Libra Hanif, director of Tourism Malaysia, explained the appeal of the country as well as the importance of promoting sustainable tourism today: “Sustainable travel is a major trend now, with the changes that are happening post-covid. People want to get close to nature, to get close to people. So Malaysia being a multicultural and diverse [country] with a lot of natural environments, we felt that it’s a good thing for us to promote Malaysia.”

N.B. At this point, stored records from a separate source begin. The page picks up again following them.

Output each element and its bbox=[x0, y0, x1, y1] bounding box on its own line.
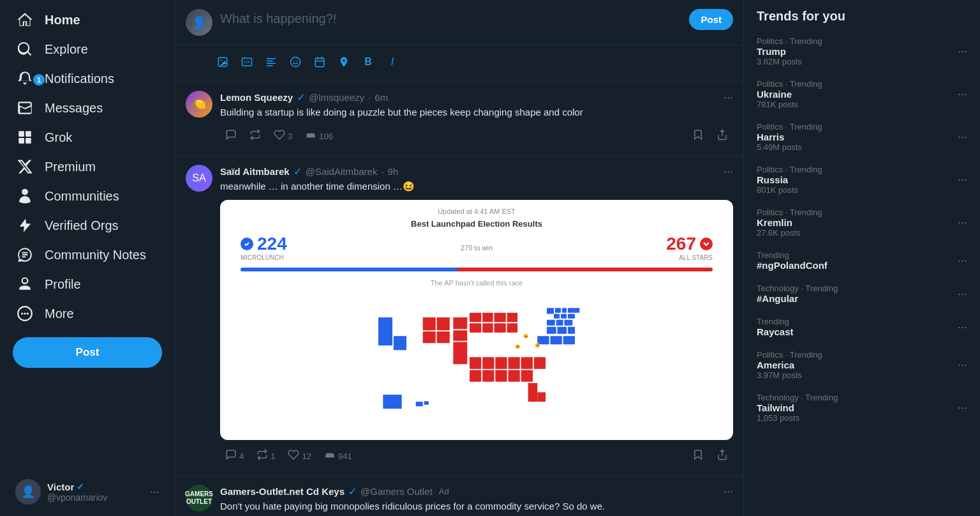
share-action-1[interactable] bbox=[711, 126, 733, 146]
post-button[interactable]: Post bbox=[13, 337, 162, 368]
trend-item-7[interactable]: Trending Raycast ··· bbox=[754, 310, 970, 344]
compose-input[interactable]: What is happening?! bbox=[220, 9, 681, 26]
election-map: Updated at 4:41 AM EST Best Launchpad El… bbox=[220, 200, 733, 440]
tweet-more-3[interactable]: ··· bbox=[724, 485, 733, 498]
retweet-action-1[interactable] bbox=[244, 126, 266, 146]
notifications-badge: 1 bbox=[33, 74, 45, 86]
svg-point-13 bbox=[293, 61, 295, 62]
bold-button[interactable]: B bbox=[357, 50, 380, 73]
sidebar-item-messages-label: Messages bbox=[45, 101, 103, 116]
trend-more-3[interactable]: ··· bbox=[958, 173, 967, 186]
image-upload-button[interactable] bbox=[211, 50, 234, 73]
trend-category-8: Politics · Trending bbox=[757, 350, 958, 360]
italic-button[interactable]: I bbox=[381, 50, 404, 73]
trend-more-0[interactable]: ··· bbox=[958, 45, 967, 58]
user-more-icon[interactable]: ··· bbox=[150, 485, 160, 499]
trend-item-2[interactable]: Politics · Trending Harris 5.49M posts ·… bbox=[754, 116, 970, 158]
list-button[interactable] bbox=[260, 50, 283, 73]
bookmark-action-2[interactable] bbox=[687, 446, 709, 466]
location-button[interactable] bbox=[332, 50, 355, 73]
comment-action-1[interactable] bbox=[220, 126, 242, 146]
tweet-lemon-squeezy: 🍋 Lemon Squeezy ✓ @lmsqueezy · 6m ··· Bu… bbox=[175, 82, 743, 156]
trends-title: Trends for you bbox=[754, 0, 970, 30]
like-action-1[interactable]: 3 bbox=[269, 126, 297, 146]
sidebar-item-verified-orgs[interactable]: Verified Orgs bbox=[8, 211, 167, 240]
ad-label: Ad bbox=[439, 487, 449, 496]
trend-count-0: 3.62M posts bbox=[757, 57, 958, 66]
tweet-more-1[interactable]: ··· bbox=[724, 91, 733, 104]
svg-rect-32 bbox=[568, 327, 575, 334]
compose-post-button[interactable]: Post bbox=[689, 9, 733, 30]
trend-item-3[interactable]: Politics · Trending Russia 801K posts ··… bbox=[754, 158, 970, 201]
trend-more-6[interactable]: ··· bbox=[958, 287, 967, 301]
election-scores: 224 MICROLUNCH 270 to win 267 ALL STARS bbox=[228, 234, 725, 261]
trend-item-6[interactable]: Technology · Trending #Angular ··· bbox=[754, 277, 970, 310]
trend-more-8[interactable]: ··· bbox=[958, 358, 967, 372]
comment-action-2[interactable]: 4 bbox=[220, 446, 249, 466]
sidebar-item-profile-label: Profile bbox=[45, 277, 81, 292]
views-icon-2 bbox=[324, 449, 336, 464]
x-logo-icon bbox=[17, 158, 33, 175]
trend-item-5[interactable]: Trending #ngPolandConf ··· bbox=[754, 244, 970, 277]
svg-text:★: ★ bbox=[525, 335, 528, 338]
views-action-1[interactable]: 106 bbox=[300, 126, 338, 146]
trend-more-4[interactable]: ··· bbox=[958, 216, 967, 229]
svg-rect-22 bbox=[568, 308, 574, 312]
svg-rect-61 bbox=[495, 370, 507, 382]
share-action-2[interactable] bbox=[711, 446, 733, 466]
trend-item-1[interactable]: Politics · Trending Ukraine 781K posts ·… bbox=[754, 73, 970, 116]
svg-rect-53 bbox=[470, 357, 481, 368]
trend-item-9[interactable]: Technology · Trending Tailwind 1,053 pos… bbox=[754, 386, 970, 429]
map-threshold: 270 to win bbox=[461, 244, 493, 252]
sidebar-item-premium[interactable]: Premium bbox=[8, 152, 167, 181]
sidebar-item-communities-label: Communities bbox=[45, 189, 119, 204]
trend-item-8[interactable]: Politics · Trending America 3.97M posts … bbox=[754, 344, 970, 386]
lightning-icon bbox=[17, 217, 33, 234]
sidebar-item-communities[interactable]: Communities bbox=[8, 181, 167, 211]
schedule-button[interactable] bbox=[308, 50, 331, 73]
gif-button[interactable]: GIF bbox=[235, 50, 258, 73]
score-bar bbox=[241, 268, 713, 271]
like-action-2[interactable]: 12 bbox=[283, 446, 316, 466]
bookmark-action-1[interactable] bbox=[687, 126, 709, 146]
tweet-gamers-outlet: GAMERSOUTLET Gamers-Outlet.net Cd Keys ✓… bbox=[175, 476, 743, 516]
svg-rect-15 bbox=[315, 58, 324, 67]
tweet-more-2[interactable]: ··· bbox=[724, 165, 733, 178]
trend-category-5: Trending bbox=[757, 250, 958, 260]
like-count-2: 12 bbox=[302, 452, 311, 461]
trend-more-7[interactable]: ··· bbox=[958, 321, 967, 334]
score-bar-red bbox=[457, 268, 713, 271]
community-notes-icon bbox=[17, 247, 33, 263]
retweet-action-2[interactable]: 1 bbox=[251, 446, 280, 466]
trend-more-1[interactable]: ··· bbox=[958, 87, 967, 101]
sidebar-item-community-notes[interactable]: Community Notes bbox=[8, 240, 167, 269]
svg-rect-68 bbox=[416, 402, 423, 406]
trend-more-5[interactable]: ··· bbox=[958, 254, 967, 268]
user-profile-section[interactable]: 👤 Victor ✓ @vponamariov ··· bbox=[8, 473, 167, 511]
trend-item-4[interactable]: Politics · Trending Kremlin 27.6K posts … bbox=[754, 201, 970, 244]
sidebar-item-notifications[interactable]: 1 Notifications bbox=[8, 64, 167, 93]
score-bar-blue bbox=[241, 268, 457, 271]
views-action-2[interactable]: 941 bbox=[319, 446, 357, 466]
trend-more-9[interactable]: ··· bbox=[958, 401, 967, 414]
svg-rect-47 bbox=[423, 317, 436, 330]
sidebar-item-grok[interactable]: Grok bbox=[8, 123, 167, 152]
sidebar-item-explore[interactable]: Explore bbox=[8, 34, 167, 64]
sidebar-item-profile[interactable]: Profile bbox=[8, 269, 167, 299]
trend-count-9: 1,053 posts bbox=[757, 413, 958, 423]
tweet-actions-2: 4 1 12 941 bbox=[220, 446, 733, 466]
sidebar-item-more[interactable]: More bbox=[8, 299, 167, 328]
svg-point-6 bbox=[24, 312, 26, 314]
trend-name-8: America bbox=[757, 360, 958, 370]
svg-rect-60 bbox=[482, 370, 494, 382]
retweet-count-2: 1 bbox=[271, 452, 275, 461]
emoji-button[interactable] bbox=[284, 50, 307, 73]
user-info: Victor ✓ @vponamariov bbox=[47, 482, 144, 503]
svg-text:GIF: GIF bbox=[244, 60, 251, 64]
svg-rect-49 bbox=[423, 331, 436, 343]
tweet-dot-1: · bbox=[368, 92, 371, 103]
trend-more-2[interactable]: ··· bbox=[958, 130, 967, 144]
sidebar-item-messages[interactable]: Messages bbox=[8, 93, 167, 123]
sidebar-item-home[interactable]: Home bbox=[8, 5, 167, 34]
trend-item-0[interactable]: Politics · Trending Trump 3.62M posts ··… bbox=[754, 30, 970, 73]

Malaysia has also gained fame in recent years, through its numerous UNESCO World Heritage Sites, which include Kinabalu Park and the Archaeological Heritage of the Lenggong Valley.
Green mobility has also become an integral part of tourism in Malaysia, with an increasing number of people using bikes to discover the country: “If you are a little more adventurous, we have the mountain back trails where you can cut across gazetted trails to see the natural attractions and the wildlife that we have in Malaysia,” says Hanif. “If you are not that adventurous, you’ll be looking for relaxing cycling. We also have countryside spots, where you can see all the scenery in a relaxing session.”
With more than 25,000 visitors at this IFTM trade show this year, Malaysia’s tourism board got to showcase the best the country and its people have to offer.